This is the 2nd part of the previous post.

The altar of objecthood

Jumping to the other side of justice, I understand that the only type of photograph that cannot be mailed to a US prisoner is a Polaroid, for something could be hidden inside of it. It is this status of the Polaroid as an object that functions to substantiate the claim that whatever image it contains actually existed the instant that it was formed. This strength is tempered by the fact that the Polaroid photograph, like the photobooth strip, stringently resists Benjaminian mechanical reproduction. This results in a sort of space-time triangulation that occurs between a viewer, a Polaroid and the actual event it contains. Consider, for instance, a post I read online where a photographer recalled seeing Neil Armstrong step down onto the moon on his television screen and commemorated the moment by taking a Polaroid photograph of that TV screen. This specific Polaroid, which is still in his collection, triangulates a moment in history. Were you to hold it your hand, you could tell me the hour it came into existence with comfortable certainty. Greater still, you would know that the color dyes present in its encasement were not some detached “copy” but part of a chain of events, which could be traced back with extreme intimacy to the light that struck Neil Armstrong’s foot, illuminating it (sun-foot-camera feed-television screen-camera). The same cannot be as purely said for a paper print copied from a negative or even for a slide, whose development isn’t eternally wed to its exposure, as is the case with the Polaroid object.

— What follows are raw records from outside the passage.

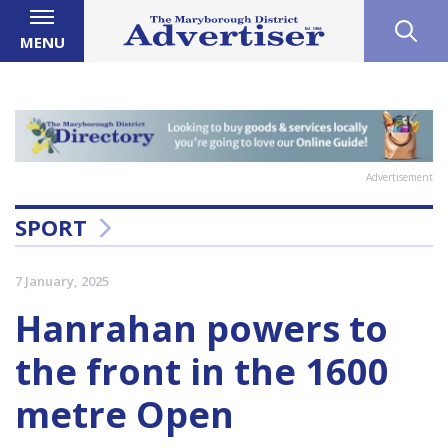
MENU
Advertisement
SPORT
7 January, 2025
Hanrahan powers to
the front in the 1600
metre Open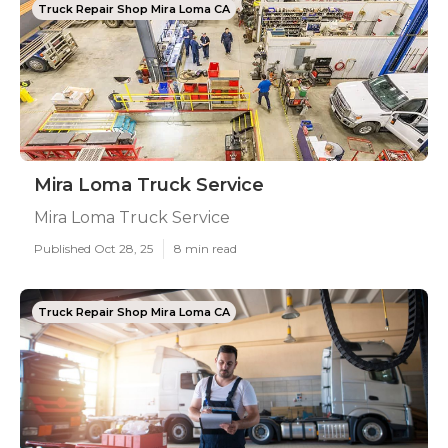
Truck Repair Shop Mira Loma CA
Mira Loma Truck Service
Mira Loma Truck Service
Published Oct 28, 25
8 min read
Truck Repair Shop Mira Loma CA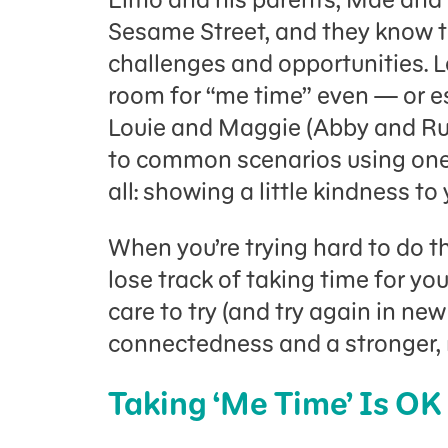
Sesame Street, and they know th
challenges and opportunities. 
room for “me time” even — or esp
Louie and Maggie (Abby and Ru
to common scenarios using one 
all: showing a little kindness to 
When you’re trying hard to do the
lose track of taking time for you
care to try (and try again in ne
connectedness and a stronger, 
Taking ‘Me Time’ Is OK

Once we’ve separated these two processes, as in the work I described earlier, we no longer need to use a lens at all. We have this photosensitive object and we can treat it like any other. What’s more, the result will still be a Polaroid object, which will invariably carry all of these aforementioned connotations by sheer dint of its form. I’ve been deeply attracted to this arena and have enjoyed using it as a place to reevaluate the photographic potential of these objects. They are also positives, so when you expose them directly to, say, electricity, you see it in positive, as with “Static Fields”.


Or, as in “Lightning Bugs”, where I let fireflies dance on them, they record these traces in positive and life-sized since there has been no lens-induced enlargement.


 Here, I am amazed by how inimitably sharp the details look in the records of various colored latex condoms after I’ve contact printed them onto Polaroids. The title for these images, “A short and sudden turning inside-out” refers to the orgasm-like manner in which the camera brings the images about.


 

In these last three, series involving direct exposures, what is particularly exciting for me is the idea that the method doesn’t just reveal the vast world of potential that exists within the instant of a Polaroid instant photograph, but also many of the hidden qualities inherent to the film itself, such as its grain or how it handles reciprocity. These factors would otherwise remain invisible because of how encapsulated the automated Polaroid photographic systems always are. By skipping the lens, we get straight to the surface.

In the annals of the history of Photographica, one of all time favorite anecdotes is this: Edwin Land took a photograph of his daughter on the beach with a negative in his camera; she asked if she could see it, he said no, she asked why. Thus Land begat the impetus for Polaroid, with an attitude of play and of investigation, interested in constantly testing the limits of photography by experimenting with all that it can do. That’s how it all began. And I’m not interested in eulogizing Polaroid; I’m just getting started.